When we began this work, simple one-way outbound SMS and audio messages were really the only game in town, because smartphone ownership and use was still very low. That has been changing at a dramatic rate. There are now 2 billion WhatsApp users in the world, and ever-increasing growth in smartphone ownership and mobile internet use. This means that mobile services need to adapt from one-way push messaging to enable interactive conversations and rich content like images and video. It’s now not only technically possible, but also what users have come to expect. Since many new smartphone users will have acquired their phones in only the last six months to one year, their patterns of phone use may look quite different to those of more experienced users, and careful product design needs to take this into account.

4. Be smart with machine learning and artificial intelligence

When we begin interacting with users at scale, the volume of incoming information can be enormous and can’t possibly be managed without the right tools. MomConnect, a program of the National Department of Health in South Africa implemented by Praekelt.org, manages incoming questions and feedback from around 800,000-1,000,000 users at any time with just four trained helpdesk staff. It does this by using natural language processing and artificial intelligence to label incoming messages and decide which need to be escalated to a human operator and which can be managed through an automated messaging flow.

5. Don’t forget linkages to care

If a mother contacts a mobile health service—a chatbot, or mobile app, or something else—with a question or concern that indicates that she is at risk, it is critical that the service has thought about how she will be triaged and referred into care. Direct-to-consumer digital health services can only be safe and high-quality when they deliberately establish linkages to health workers and health services.
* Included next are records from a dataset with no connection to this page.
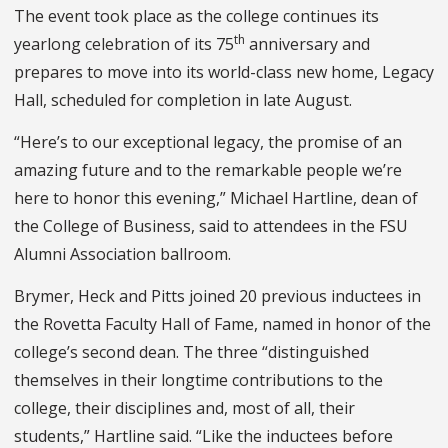
The event took place as the college continues its
th
yearlong celebration of its 75
anniversary and
prepares to move into its world-class new home, Legacy
Hall, scheduled for completion in late August.
“Here’s to our exceptional legacy, the promise of an
amazing future and to the remarkable people we’re
here to honor this evening,” Michael Hartline, dean of
the College of Business, said to attendees in the FSU
Alumni Association ballroom.
Brymer, Heck and Pitts joined 20 previous inductees in
the Rovetta Faculty Hall of Fame, named in honor of the
college’s second dean. The three “distinguished
themselves in their longtime contributions to the
college, their disciplines and, most of all, their
students,” Hartline said. “Like the inductees before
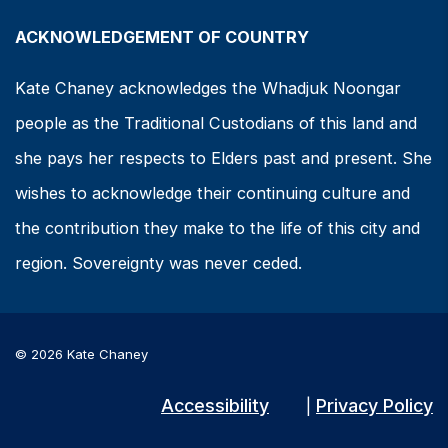
ACKNOWLEDGEMENT OF COUNTRY
Kate Chaney acknowledges the Whadjuk Noongar
people as the Traditional Custodians of this land and
she pays her respects to Elders past and present. She
wishes to acknowledge their continuing culture and
the contribution they make to the life of this city and
region. Sovereignty was never ceded.
© 2026 Kate Chaney
Accessibility
Privacy Policy
|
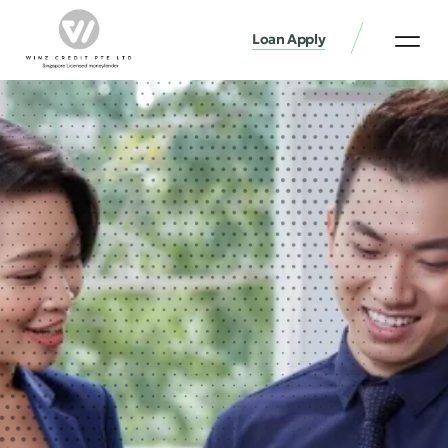
Loan Apply
Loan Services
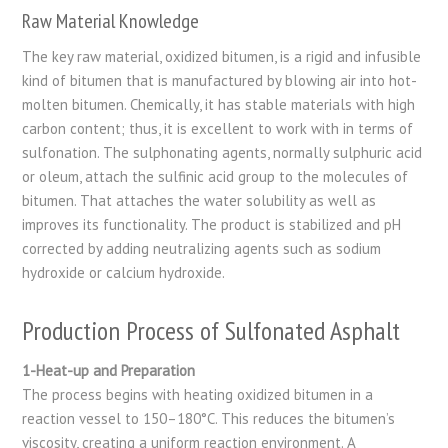
Raw Material Knowledge
The key raw material, oxidized bitumen, is a rigid and infusible
kind of bitumen that is manufactured by blowing air into hot-
molten bitumen. Chemically, it has stable materials with high
carbon content; thus, it is excellent to work with in terms of
sulfonation. The sulphonating agents, normally sulphuric acid
or oleum, attach the sulfinic acid group to the molecules of
bitumen. That attaches the water solubility as well as
improves its functionality. The product is stabilized and pH
corrected by adding neutralizing agents such as sodium
hydroxide or calcium hydroxide.
Production Process of Sulfonated Asphalt
1-Heat-up and Preparation
The process begins with heating oxidized bitumen in a
reaction vessel to 150–180°C. This reduces the bitumen’s
viscosity, creating a uniform reaction environment. A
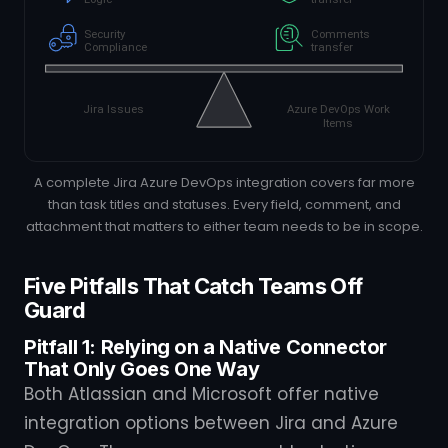
A complete Jira Azure DevOps integration covers far more
than task titles and statuses. Every field, comment, and
attachment that matters to either team needs to be in scope.
Five Pitfalls That Catch Teams Off
Guard
Pitfall 1: Relying on a Native Connector
That Only Goes One Way
Both Atlassian and Microsoft offer native
integration options between Jira and Azure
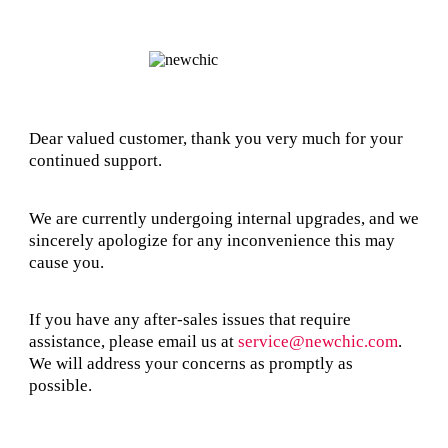
Dear valued customer, thank you very much for your
continued support.
We are currently undergoing internal upgrades, and we
sincerely apologize for any inconvenience this may
cause you.
If you have any after-sales issues that require
assistance, please email us at
service@newchic.com
.
We will address your concerns as promptly as
possible.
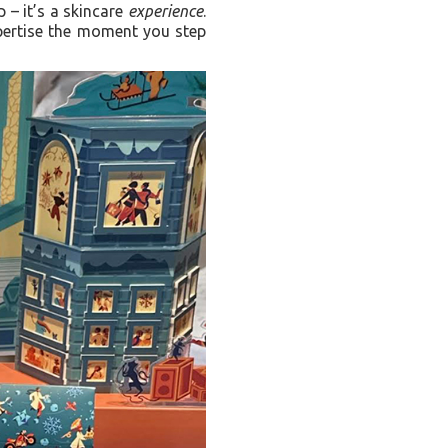
p – it’s a skincare
experience
.
xpertise the moment you step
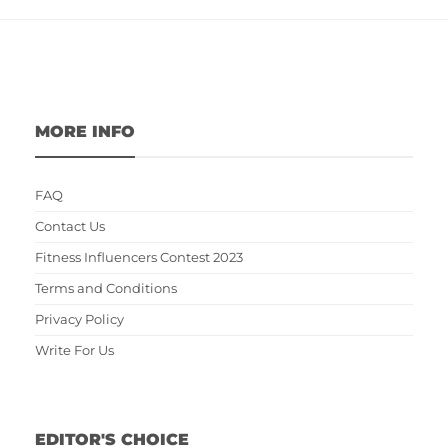
MORE INFO
FAQ
Contact Us
Fitness Influencers Contest 2023
Terms and Conditions
Privacy Policy
Write For Us
EDITOR'S CHOICE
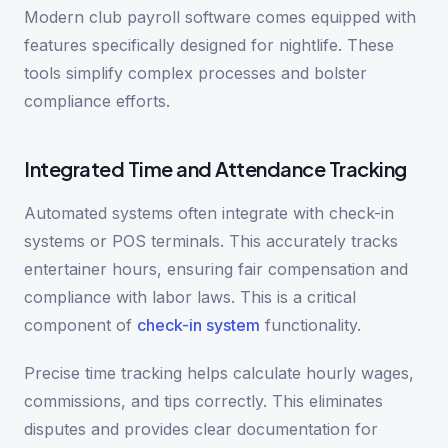
Modern club payroll software comes equipped with
features specifically designed for nightlife. These
tools simplify complex processes and bolster
compliance efforts.
Integrated Time and Attendance Tracking
Automated systems often integrate with check-in
systems or POS terminals. This accurately tracks
entertainer hours, ensuring fair compensation and
compliance with labor laws. This is a critical
component of
check-in system
functionality.
Precise time tracking helps calculate hourly wages,
commissions, and tips correctly. This eliminates
disputes and provides clear documentation for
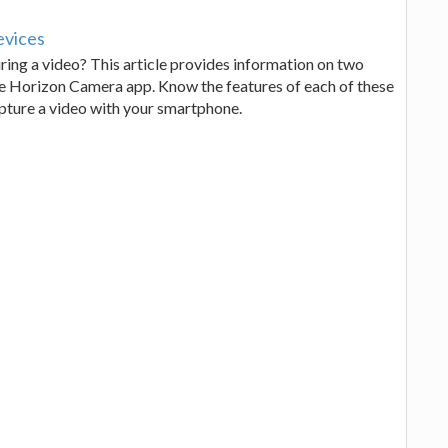
evices
ing a video? This article provides information on two
e Horizon Camera app. Know the features of each of these
pture a video with your smartphone.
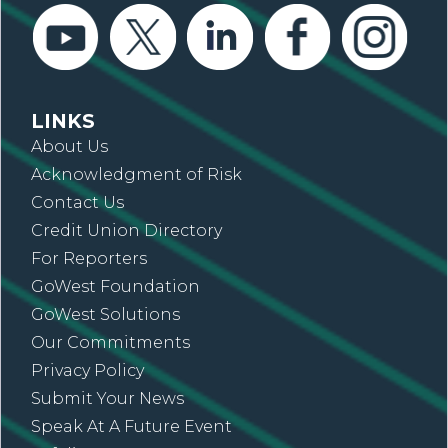
LINKS
About Us
Acknowledgment of Risk
Contact Us
Credit Union Directory
For Reporters
GoWest Foundation
GoWest Solutions
Our Commitments
Privacy Policy
Submit Your News
Speak At A Future Event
While we’re currently seeing good use of help desks and call centers to offer general advice and to encourage mothers to go into health facilities, we aren’t seeing that much direct integration. Ideally a mother should be able to be directly referred from a call center to a health facility, with the ticket that she opened with the call center forming part of her referral. Or if she contacts a helpdesk or call center with a query, she should be able to arrange for a community health worker to visit her in her home. It is this seamless integration between virtual and physical services that we need if we are going to use digital tools as a first point of access to health services.
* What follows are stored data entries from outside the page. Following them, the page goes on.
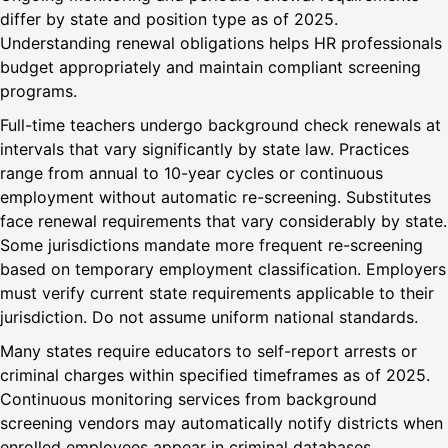
differ by state and position type as of 2025.
Understanding renewal obligations helps HR professionals
budget appropriately and maintain compliant screening
programs.
Full-time teachers undergo background check renewals at
intervals that vary significantly by state law. Practices
range from annual to 10-year cycles or continuous
employment without automatic re-screening. Substitutes
face renewal requirements that vary considerably by state.
Some jurisdictions mandate more frequent re-screening
based on temporary employment classification. Employers
must verify current state requirements applicable to their
jurisdiction. Do not assume uniform national standards.
Many states require educators to self-report arrests or
criminal charges within specified timeframes as of 2025.
Continuous monitoring services from background
screening vendors may automatically notify districts when
enrolled employees appear in criminal databases.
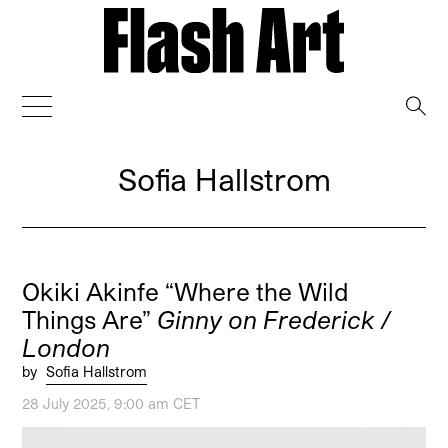
→
Sofia Hallstrom
Okiki Akinfe “Where the Wild
Things Are”
Ginny on Frederick /
London
by
Sofia Hallstrom
28 July 2025, 9:00 am CET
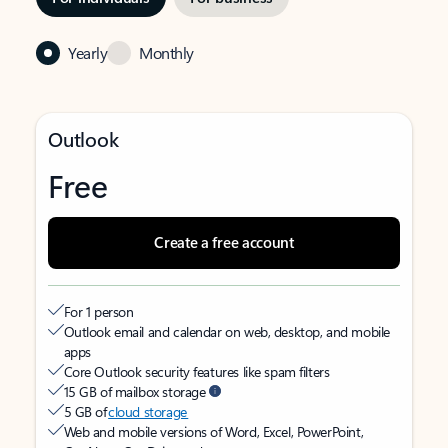
Yearly
Monthly
Outlook
Free
Create a free account
For 1 person
Outlook email and calendar on web, desktop, and mobile
apps
Core Outlook security features like spam filters
15 GB of mailbox storage
5 GB of
cloud storage
Web and mobile versions of Word, Excel, PowerPoint,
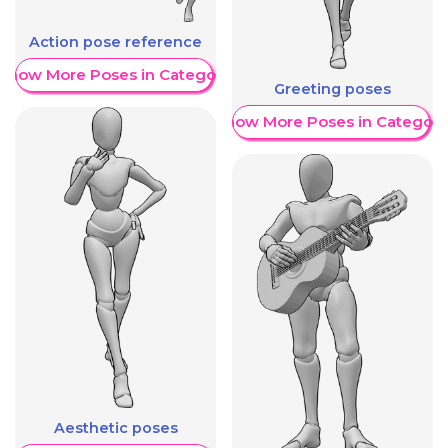
Action pose reference
Show More Poses in Category
Greeting poses
Show More Poses in Category
Aesthetic poses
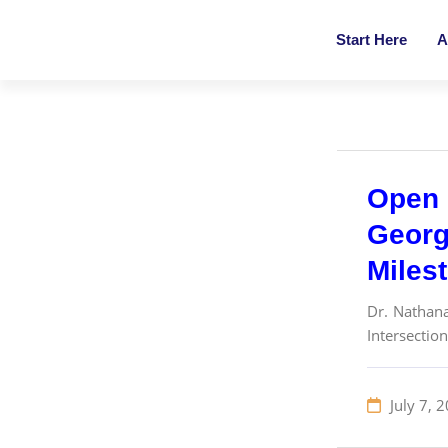
Start Here
A
Open 
Georgi
Milest
Dr. Nathana
Intersection
July 7,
It is also essential for those who are designing and implementing direct-to-consumer digital health services to think about the implications for health workers and health system managers. What new roles do they need to perform? For example, will they need to register mothers for the service, or be responsible for monitoring data submitted by mothers? Do they need training on these new roles? They are also important target audiences, and we need to think about them in design, testing and rollout to ensure that a new service doesn’t inadvertently add to their workload or negatively impact the overall health system.
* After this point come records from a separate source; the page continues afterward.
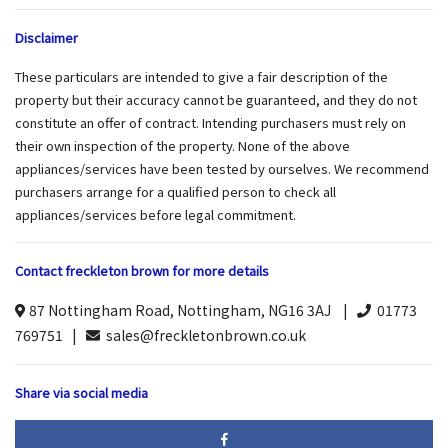
Disclaimer
These particulars are intended to give a fair description of the
property but their accuracy cannot be guaranteed, and they do not
constitute an offer of contract. Intending purchasers must rely on
their own inspection of the property. None of the above
appliances/services have been tested by ourselves. We recommend
purchasers arrange for a qualified person to check all
appliances/services before legal commitment.
Contact freckleton brown for more details
87 Nottingham Road, Nottingham, NG16 3AJ |
01773
769751 |
sales@freckletonbrown.co.uk
Share via social media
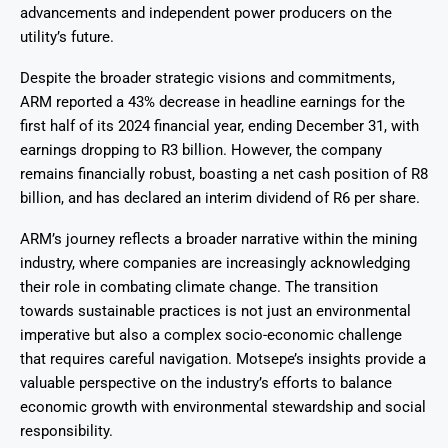
advancements and independent power producers on the
utility’s future.
Despite the broader strategic visions and commitments,
ARM reported a 43% decrease in headline earnings for the
first half of its 2024 financial year, ending December 31, with
earnings dropping to R3 billion. However, the company
remains financially robust, boasting a net cash position of R8
billion, and has declared an interim dividend of R6 per share.
ARM’s journey reflects a broader narrative within the mining
industry, where companies are increasingly acknowledging
their role in combating climate change. The transition
towards sustainable practices is not just an environmental
imperative but also a complex socio-economic challenge
that requires careful navigation. Motsepe’s insights provide a
valuable perspective on the industry’s efforts to balance
economic growth with environmental stewardship and social
responsibility.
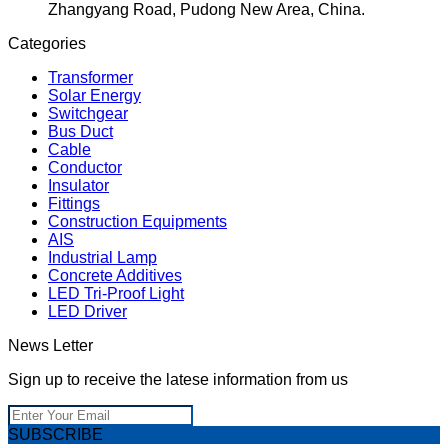
Zhangyang Road, Pudong New Area, China.
Categories
Transformer
Solar Energy
Switchgear
Bus Duct
Cable
Conductor
Insulator
Fittings
Construction Equipments
AIS
Industrial Lamp
Concrete Additives
LED Tri-Proof Light
LED Driver
News Letter
Sign up to receive the latese information from us
SUBSCRIBE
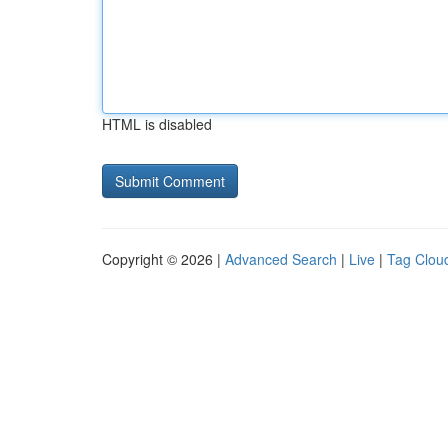
HTML is disabled
Copyright © 2026 |
Advanced Search
|
Live
|
Tag Clou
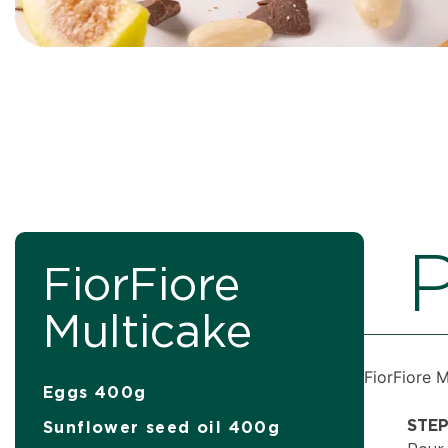
P
FiorFiore
Multicake
FiorFiore 
Eggs 400g
STEP
Sunflower seed oil 400g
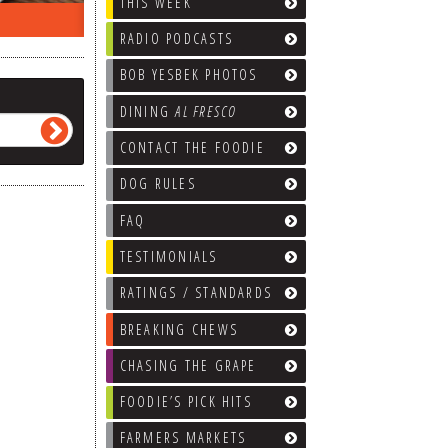
THIS WEEK
ON THE RADIO LAST WEEK…
WHAT’S
RADIO PODCASTS
BOB YESBEK PHOTOS
DINING
AL FRESCO
CONTACT THE FOODIE
DOG RULES
FAQ
TESTIMONIALS
RATINGS / STANDARDS
BREAKING CHEWS
CHASING THE GRAPE
FOODIE’S PICK HITS
FARMERS MARKETS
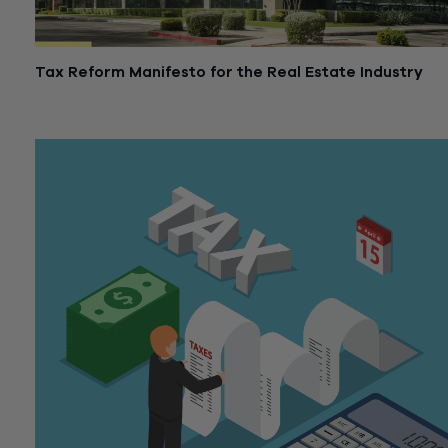
Tax Reform Manifesto for the Real Estate Industry
January 18, 2018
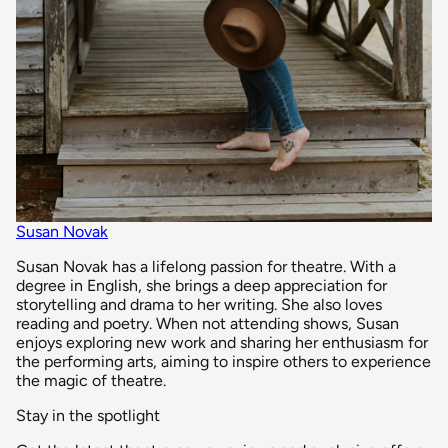
Susan Novak
Susan Novak has a lifelong passion for theatre. With a
degree in English, she brings a deep appreciation for
storytelling and drama to her writing. She also loves
reading and poetry. When not attending shows, Susan
enjoys exploring new work and sharing her enthusiasm for
the performing arts, aiming to inspire others to experience
the magic of theatre.
Stay in the spotlight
Increasingly, direct-to-consumer digital health services are going to be core to the achievement of universal health coverage in the digital age. We don’t have enough health workers and brick ‘n’ mortar health facilities to provide quality coverage to everyone—particularly those in low-resource or remote areas—using our current models. But if we create hybrid models that blend virtual and physical services, with digital providing a first point of entry and a means to create continuity of care, then we can maximize the allocation of scarce in-person resources. This will also be a better experience for patients, who will have access to more support at their fingertips. Thinking about how direct-to-consumer digital health services fit into the overarching health system and complement in-person health services is therefore very important. This is an area that needs significant new research and inquiry. In addition to improvements in the health outcomes of mothers and babies, being able to show other health system benefits, like a reduction in health worker workload, or a reduction in the costs of service delivery can be an important way to achieve buy-in from stakeholders like national governments.